In the case of $l_1$-regularization the __loss function__ is defined as follows.

$$l(\hat{Y}) = \frac{1}{N}\sum_i^N \left(y_i - \hat{y}_i\right)^2 + \alpha \sum(|a_1| + \ldots + |a_n|)$$

The linear model with this loss function is often called Lasso. It has the same name in `sklearn`.

In [34]:
from sklearn.linear_model import Lasso

for i in range(-10, 10):
    alpha = 2**i
    lasso_reg = Lasso(alpha=alpha)
    lasso_reg.fit(X_train, y_train)
    y_dev_hat = lasso_reg.predict(X_dev)
    print(np.sqrt(mean_squared_error(y_dev, y_dev_hat)), alpha)

34385.232390226694 0.0009765625
34385.23073205115 0.001953125
34385.22741571128 0.00390625
34385.220783122604 0.0078125
34385.20751809857 0.015625
34385.18098887226 0.03125
34385.12793384828 0.0625
34385.021837840366 0.125
34384.80970238467 0.25
34384.3856600976 0.5
34383.53847847767 1
34381.84771210018 2
34378.480581855554 4
34371.80402161136 8
34358.681686191914 16
34333.360856228275 32
34286.429998580745 64
34223.5487321279 128
34173.03689578013 256
34221.15737373851 512


Here the best parameter seems to be 128. 

### l1 regularization nulls the coefficients 

There is an interesting effect when of l1 regularization.
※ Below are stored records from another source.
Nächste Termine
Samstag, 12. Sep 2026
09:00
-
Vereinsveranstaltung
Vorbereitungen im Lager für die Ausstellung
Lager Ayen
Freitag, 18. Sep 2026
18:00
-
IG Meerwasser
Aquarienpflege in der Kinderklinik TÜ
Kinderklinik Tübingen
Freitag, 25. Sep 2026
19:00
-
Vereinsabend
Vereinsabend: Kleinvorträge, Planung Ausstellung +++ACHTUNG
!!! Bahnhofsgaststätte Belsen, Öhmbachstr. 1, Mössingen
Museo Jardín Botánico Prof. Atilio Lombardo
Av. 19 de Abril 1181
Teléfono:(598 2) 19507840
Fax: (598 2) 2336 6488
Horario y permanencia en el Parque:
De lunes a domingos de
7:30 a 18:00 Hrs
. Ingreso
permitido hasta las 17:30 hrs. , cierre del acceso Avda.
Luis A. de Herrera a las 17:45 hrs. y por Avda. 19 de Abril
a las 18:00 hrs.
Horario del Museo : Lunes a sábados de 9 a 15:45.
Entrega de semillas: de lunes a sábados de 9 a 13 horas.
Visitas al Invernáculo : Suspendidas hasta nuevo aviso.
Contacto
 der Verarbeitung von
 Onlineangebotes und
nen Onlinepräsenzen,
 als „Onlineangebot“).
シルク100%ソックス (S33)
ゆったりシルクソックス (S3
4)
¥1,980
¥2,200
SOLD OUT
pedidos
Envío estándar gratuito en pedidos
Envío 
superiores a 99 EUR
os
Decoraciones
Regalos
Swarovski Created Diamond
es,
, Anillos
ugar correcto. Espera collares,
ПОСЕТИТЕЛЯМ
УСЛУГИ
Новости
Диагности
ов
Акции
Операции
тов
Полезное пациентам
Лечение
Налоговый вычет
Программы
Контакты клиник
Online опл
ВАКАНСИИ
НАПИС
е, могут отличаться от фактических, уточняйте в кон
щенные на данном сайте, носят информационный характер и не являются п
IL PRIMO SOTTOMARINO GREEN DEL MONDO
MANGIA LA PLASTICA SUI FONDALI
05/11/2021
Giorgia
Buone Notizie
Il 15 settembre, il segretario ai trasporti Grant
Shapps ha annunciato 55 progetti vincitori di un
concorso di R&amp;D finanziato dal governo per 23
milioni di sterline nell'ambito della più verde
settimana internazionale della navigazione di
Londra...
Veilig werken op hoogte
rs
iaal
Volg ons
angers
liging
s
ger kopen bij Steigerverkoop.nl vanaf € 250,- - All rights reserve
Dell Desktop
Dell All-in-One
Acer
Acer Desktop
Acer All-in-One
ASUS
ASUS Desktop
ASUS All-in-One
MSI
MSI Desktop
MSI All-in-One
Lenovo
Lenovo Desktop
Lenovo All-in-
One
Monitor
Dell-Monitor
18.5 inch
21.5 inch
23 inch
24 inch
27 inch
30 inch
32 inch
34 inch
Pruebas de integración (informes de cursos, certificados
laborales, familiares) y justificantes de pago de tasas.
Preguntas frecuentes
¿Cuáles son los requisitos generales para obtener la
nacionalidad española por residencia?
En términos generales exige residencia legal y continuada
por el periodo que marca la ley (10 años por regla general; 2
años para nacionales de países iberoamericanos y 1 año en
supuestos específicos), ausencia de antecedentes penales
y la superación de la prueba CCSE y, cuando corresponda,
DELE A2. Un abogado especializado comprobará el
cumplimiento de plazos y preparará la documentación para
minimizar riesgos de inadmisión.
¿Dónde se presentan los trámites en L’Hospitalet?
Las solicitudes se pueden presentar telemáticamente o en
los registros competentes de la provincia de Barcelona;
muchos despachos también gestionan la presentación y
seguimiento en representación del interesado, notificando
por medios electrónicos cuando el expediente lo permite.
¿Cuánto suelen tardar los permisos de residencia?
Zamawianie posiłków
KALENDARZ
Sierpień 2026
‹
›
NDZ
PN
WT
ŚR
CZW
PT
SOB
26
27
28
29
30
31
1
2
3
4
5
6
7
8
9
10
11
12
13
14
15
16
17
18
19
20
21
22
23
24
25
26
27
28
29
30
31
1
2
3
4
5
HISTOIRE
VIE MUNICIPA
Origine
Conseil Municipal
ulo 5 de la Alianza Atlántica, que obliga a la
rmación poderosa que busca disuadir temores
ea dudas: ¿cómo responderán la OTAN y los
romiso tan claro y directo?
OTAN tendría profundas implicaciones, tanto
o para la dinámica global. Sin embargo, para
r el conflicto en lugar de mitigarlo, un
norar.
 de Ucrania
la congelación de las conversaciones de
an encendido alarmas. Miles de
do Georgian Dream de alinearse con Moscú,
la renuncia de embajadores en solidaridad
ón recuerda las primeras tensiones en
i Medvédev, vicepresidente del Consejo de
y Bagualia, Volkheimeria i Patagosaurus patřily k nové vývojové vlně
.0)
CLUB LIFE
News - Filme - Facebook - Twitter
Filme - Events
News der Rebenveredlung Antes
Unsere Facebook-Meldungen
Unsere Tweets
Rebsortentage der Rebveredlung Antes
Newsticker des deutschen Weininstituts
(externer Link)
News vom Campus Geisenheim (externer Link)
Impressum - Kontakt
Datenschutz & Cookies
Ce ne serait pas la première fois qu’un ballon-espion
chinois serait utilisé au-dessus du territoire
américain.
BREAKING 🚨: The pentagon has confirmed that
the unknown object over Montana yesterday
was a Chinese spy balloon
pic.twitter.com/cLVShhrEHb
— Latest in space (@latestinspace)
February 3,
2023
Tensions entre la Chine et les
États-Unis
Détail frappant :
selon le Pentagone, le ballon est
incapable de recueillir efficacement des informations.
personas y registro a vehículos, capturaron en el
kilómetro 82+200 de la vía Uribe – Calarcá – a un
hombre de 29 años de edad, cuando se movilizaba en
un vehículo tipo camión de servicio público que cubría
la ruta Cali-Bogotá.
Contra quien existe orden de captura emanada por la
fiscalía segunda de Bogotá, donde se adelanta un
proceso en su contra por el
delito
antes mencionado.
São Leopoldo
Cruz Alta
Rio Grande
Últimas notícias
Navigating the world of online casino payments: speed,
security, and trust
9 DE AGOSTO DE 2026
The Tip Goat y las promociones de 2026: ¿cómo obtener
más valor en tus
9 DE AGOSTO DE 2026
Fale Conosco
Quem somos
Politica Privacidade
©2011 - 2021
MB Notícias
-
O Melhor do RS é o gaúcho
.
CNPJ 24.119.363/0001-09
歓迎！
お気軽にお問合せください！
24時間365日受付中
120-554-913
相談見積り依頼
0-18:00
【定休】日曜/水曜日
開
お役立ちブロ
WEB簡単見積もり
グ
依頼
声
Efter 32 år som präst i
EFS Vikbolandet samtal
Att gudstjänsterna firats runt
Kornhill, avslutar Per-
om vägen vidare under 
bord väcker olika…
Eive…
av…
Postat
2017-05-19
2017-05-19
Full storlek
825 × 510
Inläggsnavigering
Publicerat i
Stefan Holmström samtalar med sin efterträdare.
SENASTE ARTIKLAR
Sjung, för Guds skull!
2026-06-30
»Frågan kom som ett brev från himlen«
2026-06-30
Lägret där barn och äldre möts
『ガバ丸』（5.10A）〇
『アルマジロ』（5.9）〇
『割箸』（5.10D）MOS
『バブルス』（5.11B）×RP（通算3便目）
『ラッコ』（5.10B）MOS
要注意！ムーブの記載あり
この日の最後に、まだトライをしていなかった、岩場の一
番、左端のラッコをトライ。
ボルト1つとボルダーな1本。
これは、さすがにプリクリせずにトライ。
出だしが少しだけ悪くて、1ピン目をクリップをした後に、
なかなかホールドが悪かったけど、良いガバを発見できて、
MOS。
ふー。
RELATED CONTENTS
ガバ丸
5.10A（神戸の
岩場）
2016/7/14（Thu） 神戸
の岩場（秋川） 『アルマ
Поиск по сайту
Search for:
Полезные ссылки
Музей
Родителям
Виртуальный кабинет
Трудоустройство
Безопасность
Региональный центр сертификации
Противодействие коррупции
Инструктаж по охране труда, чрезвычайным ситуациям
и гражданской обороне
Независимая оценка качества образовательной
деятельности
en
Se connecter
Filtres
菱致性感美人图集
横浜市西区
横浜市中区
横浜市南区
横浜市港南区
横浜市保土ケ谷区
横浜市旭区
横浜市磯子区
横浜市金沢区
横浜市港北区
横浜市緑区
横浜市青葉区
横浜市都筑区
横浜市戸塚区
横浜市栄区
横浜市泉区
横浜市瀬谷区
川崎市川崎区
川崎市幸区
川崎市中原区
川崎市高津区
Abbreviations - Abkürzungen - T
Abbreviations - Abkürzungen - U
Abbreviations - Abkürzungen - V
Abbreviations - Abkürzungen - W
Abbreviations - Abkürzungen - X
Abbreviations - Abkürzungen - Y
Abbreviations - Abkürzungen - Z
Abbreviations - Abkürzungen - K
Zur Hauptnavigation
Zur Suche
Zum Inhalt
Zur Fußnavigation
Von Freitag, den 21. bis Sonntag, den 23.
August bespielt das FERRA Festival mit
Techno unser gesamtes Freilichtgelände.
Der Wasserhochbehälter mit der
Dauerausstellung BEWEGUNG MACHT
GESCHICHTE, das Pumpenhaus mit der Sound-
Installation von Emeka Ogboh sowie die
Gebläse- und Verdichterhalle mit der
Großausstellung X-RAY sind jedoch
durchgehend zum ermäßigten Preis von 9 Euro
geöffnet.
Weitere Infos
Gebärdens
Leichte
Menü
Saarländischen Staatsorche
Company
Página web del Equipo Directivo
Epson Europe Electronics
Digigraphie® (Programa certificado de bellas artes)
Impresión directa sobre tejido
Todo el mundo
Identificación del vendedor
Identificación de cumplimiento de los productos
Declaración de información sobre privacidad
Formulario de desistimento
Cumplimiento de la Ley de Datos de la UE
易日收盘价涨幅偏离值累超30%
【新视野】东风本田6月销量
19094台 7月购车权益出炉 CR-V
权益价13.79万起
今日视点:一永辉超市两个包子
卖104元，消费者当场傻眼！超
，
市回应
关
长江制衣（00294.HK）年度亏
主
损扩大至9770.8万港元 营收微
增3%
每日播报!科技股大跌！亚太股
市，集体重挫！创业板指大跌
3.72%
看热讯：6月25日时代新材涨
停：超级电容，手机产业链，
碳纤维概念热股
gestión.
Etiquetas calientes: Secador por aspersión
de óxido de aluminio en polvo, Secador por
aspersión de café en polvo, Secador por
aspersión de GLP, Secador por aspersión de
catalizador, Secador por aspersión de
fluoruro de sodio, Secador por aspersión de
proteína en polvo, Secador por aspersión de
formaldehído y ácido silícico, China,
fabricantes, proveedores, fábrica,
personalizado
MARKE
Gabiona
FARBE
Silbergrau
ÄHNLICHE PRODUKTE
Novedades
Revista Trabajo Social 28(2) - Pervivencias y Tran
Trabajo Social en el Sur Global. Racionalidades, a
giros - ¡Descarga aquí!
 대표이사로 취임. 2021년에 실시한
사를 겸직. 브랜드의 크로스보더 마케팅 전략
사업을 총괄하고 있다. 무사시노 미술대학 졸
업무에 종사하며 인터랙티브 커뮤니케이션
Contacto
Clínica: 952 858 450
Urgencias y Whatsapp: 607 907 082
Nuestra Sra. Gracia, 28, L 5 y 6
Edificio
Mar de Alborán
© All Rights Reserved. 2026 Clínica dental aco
To observe it, let's train the model with high alpha = 100000. Then let's look at coefficients. One can observe that most of them where actually nulled.

In [35]:
lasso_reg = Lasso(alpha=100000)
lasso_reg.fit(X_train, y_train)
lasso_reg.coef_

array([-5.32584635e+01,  1.84814242e-01,  0.00000000e+00,  0.00000000e+00,
        4.61600753e+02,  3.77706089e+02,  1.25281624e+01,  0.00000000e+00,
       -0.00000000e+00,  2.42549189e+01,  0.00000000e+00,  0.00000000e+00,
        0.00000000e+00,  6.60391554e+01,  0.00000000e+00, -0.00000000e+00,
        0.00000000e+00,  0.00000000e+00, -0.00000000e+00, -0.00000000e+00,
        0.00000000e+00,  0.00000000e+00,  0.00000000e+00,  5.98967107e+01,
        3.91127200e+01, -0.00000000e+00,  0.00000000e+00,  0.00000000e+00,
        6.25981928e+01, -1.63844160e+02, -5.90782181e+00,  0.00000000e+00,
       -0.00000000e+00])

## Elastic Net: both regularization at the same time 

We can also have them both at the same time. In this case the __loss function__ is defined as follows.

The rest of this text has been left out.